Although Latrobe City Council has said it will await an outcome to the MAV’s formal proposal to the State Government before implementing policy change locally, the MAV has clearly supported expanded bans.

When The Express asked, on social networking website Facebook, whether council should pursue a ban on outdoor smoking in dining venues, playgrounds and sports grounds in the Valley, it drew a large, and divided, response.

Responses varied from concerns about how effectively bans would be enforced to how smokers were being discriminated against and treated like “lepers”.

Merryn Price said if the bans were imposed, people would stop attending community activities, while Allie Kohana said if smoking was subjected to such restrictions there should be a blanket ban on all tobacco/nicotine, adding this would “never happen” due to lost tax revenue.

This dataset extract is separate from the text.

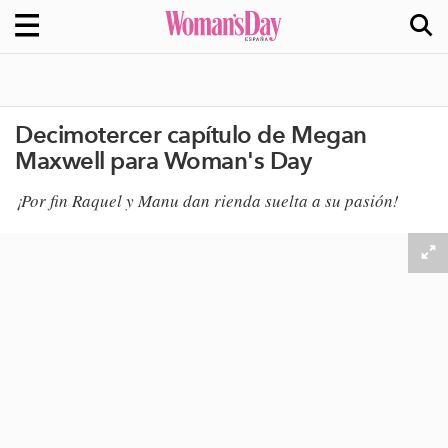
Decimotercer capítulo de Megan
Maxwell para Woman's Day
¡Por fin Raquel y Manu dan rienda suelta a su pasión​!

Candice Randall suggested governments consider the “bigger health problems” posed by alcohol, saying if smoking was banned in outdoor public spaces “maybe they should also ban alcohol publicly.”

“I have never seen people fight or crimes occur when only tobacco smoking is involved…however ask any police officer or emergency nurse or doctor about how many times they have seen any alcohol-related incident.” she said.

Another reader claimed exhaust fumes from vehicles posed a greater risk to outdoor diners in the Valley and while smokers tended to “be considerate and sit down-wind of other diners”, drivers showed no such consideration.

Some smokers were defiant in their right to smoke outside at dining venues, saying “if you don’t like people smoking near you, eat indoors”.

Equally, non-smokers expressed frustration at smokers “stinking out” outdoor eating areas, saying the dangers of exposure to passive smoking were well-known and that diners should not have to be forced to inhale “someone’s toxic fumes”.

One reader, a chronic asthmatic, told The Express exposure to second-hand smoke outdoors had triggered asthma attacks severe enough to land her in hospital.

Meanwhile, Baw Baw Shire Council’s own 12-month trial of a Smoke Free Outdoor Areas Policy will end in August.

Although it claimed the trial had been well-received and successful, those who commented on The Express’s Facebook page said people in the Warragul central business district continued to “blatantly smoke in full view of signage” (banning it).

“I live in the Baw Baw Shire…people are still smoking in the town centre even with the signs and notices up,” Ben French said.

“If you are going to ban it, then fine the people who are breaking the ban or what was the point of even starting it.”